For ease of cleanup later, create a temporary directory that will contain all required configuration for the scenario named learn-vault-lab
, and export its path value as the environment variable HC_LEARN_LAB
.
$ mkdir /tmp/learn-vault-lab && export HC_LEARN_LAB="/tmp/learn-vault-lab"
Terraform configuration repository
You can find the Terraform configuration that you will use for this scenario in the learn-vault-audit-elasticsearch GitHub repository.
Clone the repository into the scenario directory.
$ git clone \ https://github.com/hashicorp-education/learn-vault-audit-elasticsearch.git \ "${HC_LEARN_LAB}"/learn-vault-audit-elasticsearch
Change into the repository directory.
$ cd "${HC_LEARN_LAB}"/learn-vault-audit-elasticsearch
Examine the contents.
$ ls -1R1-elasticsearch-kibana2-fleet-agent-bootstrap3-enroll-elastic-agent4-vault5-example-workflowsLICENSEREADME.md ./1-elasticsearch-kibana:main.tfversions.tf ./2-fleet-agent-bootstrap:certmain.tfversions.tf ./2-fleet-agent-bootstrap/cert:README.md ./3-enroll-elastic-agent:certmain.tfversions.tf ./3-enroll-elastic-agent/cert:README.md ./4-vault:main.tfversions.tf ./5-example-workflows:main.tfversions.tf
The repository consists of Terraform configuration that you'll apply to complete the hands on scenario.
Run Elasticsearch & Kibana containers
The goal of this section is for you to use Terraform configuration with the Docker provider to deploy Elasticsearch and Kibana Docker containers, then verify that they are available.
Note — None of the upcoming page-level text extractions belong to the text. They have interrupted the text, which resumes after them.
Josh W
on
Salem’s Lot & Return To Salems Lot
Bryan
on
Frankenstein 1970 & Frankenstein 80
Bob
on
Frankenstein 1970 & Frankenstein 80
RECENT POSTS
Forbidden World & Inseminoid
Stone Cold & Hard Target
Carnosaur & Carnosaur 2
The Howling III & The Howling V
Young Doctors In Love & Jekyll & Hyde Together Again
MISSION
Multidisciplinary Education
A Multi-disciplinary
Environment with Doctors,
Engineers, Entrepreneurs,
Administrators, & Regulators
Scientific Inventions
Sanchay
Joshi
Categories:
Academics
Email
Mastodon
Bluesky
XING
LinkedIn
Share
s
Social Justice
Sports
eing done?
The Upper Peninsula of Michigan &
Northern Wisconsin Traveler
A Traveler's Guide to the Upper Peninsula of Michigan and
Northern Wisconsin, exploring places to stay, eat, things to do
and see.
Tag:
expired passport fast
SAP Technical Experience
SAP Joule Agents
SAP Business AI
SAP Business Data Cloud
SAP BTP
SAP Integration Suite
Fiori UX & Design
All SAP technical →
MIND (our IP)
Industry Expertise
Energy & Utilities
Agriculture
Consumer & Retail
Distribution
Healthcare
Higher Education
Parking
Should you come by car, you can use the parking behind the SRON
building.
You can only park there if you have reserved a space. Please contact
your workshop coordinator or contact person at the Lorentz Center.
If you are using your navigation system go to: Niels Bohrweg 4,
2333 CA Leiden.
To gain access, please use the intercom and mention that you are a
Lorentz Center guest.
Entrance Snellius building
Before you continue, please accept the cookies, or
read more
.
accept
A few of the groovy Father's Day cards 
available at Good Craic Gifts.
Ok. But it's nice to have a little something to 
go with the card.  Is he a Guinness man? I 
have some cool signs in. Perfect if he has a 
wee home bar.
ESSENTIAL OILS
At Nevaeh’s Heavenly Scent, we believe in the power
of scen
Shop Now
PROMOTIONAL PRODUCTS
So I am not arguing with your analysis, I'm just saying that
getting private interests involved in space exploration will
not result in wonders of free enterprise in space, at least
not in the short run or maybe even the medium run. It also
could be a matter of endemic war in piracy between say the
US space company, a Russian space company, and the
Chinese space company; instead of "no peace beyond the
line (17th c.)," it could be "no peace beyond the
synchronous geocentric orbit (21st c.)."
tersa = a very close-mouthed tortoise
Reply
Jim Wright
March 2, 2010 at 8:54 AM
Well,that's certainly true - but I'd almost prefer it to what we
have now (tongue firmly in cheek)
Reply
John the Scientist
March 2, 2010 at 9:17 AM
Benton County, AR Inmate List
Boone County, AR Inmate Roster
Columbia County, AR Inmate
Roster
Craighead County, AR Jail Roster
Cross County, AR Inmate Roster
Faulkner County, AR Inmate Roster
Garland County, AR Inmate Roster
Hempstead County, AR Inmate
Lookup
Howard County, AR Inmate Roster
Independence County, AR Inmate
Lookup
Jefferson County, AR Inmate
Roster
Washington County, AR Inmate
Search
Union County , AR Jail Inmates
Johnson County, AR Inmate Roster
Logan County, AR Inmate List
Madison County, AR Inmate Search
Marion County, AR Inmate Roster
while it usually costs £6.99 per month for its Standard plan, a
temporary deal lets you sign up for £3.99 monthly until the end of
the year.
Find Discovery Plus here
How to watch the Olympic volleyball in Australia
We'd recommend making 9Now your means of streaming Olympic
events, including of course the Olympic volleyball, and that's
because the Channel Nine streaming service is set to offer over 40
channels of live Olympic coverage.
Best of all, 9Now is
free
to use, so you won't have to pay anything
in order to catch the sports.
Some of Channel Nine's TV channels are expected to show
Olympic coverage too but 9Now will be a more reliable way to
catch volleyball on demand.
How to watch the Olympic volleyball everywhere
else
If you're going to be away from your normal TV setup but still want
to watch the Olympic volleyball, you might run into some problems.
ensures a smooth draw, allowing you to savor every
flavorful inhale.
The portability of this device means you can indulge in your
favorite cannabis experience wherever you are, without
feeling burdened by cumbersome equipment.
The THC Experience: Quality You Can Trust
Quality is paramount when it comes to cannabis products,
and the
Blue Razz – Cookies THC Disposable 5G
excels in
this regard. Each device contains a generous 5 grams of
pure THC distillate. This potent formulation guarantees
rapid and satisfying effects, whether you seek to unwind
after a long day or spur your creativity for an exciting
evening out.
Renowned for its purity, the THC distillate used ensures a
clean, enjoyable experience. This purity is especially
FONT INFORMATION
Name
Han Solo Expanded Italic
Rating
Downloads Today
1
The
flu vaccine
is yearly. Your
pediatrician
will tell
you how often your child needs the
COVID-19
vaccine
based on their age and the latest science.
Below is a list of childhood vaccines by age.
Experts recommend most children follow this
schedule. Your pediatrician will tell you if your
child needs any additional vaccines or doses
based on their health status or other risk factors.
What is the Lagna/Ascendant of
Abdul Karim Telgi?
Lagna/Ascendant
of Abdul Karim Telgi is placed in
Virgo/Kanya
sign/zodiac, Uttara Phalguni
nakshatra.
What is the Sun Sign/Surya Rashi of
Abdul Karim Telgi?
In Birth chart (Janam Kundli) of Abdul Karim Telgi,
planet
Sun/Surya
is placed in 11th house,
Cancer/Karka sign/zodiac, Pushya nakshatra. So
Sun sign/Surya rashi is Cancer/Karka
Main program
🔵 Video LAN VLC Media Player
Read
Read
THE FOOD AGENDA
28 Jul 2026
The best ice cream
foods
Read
You'll also gather information for use in configuring Elasticsearch Vault integration in Kibana.
Change into the 1-elasticsearch-kibana
directory.
$ cd 1-elasticsearch-kibana
Initialize the Terraform workspace.
$ terraform init
Apply the Terraform configuration to deploy the containers. For convenience in this scenario, use the -auto-approve
flag to skip confirmation.
$ terraform apply -auto-approve
Tip
If it returns an error, re-run the terraform apply
command again.
The successful output from this command should end with a line resembling this example:
Apply complete! Resources: 6 added, 0 changed, 0 destroyed.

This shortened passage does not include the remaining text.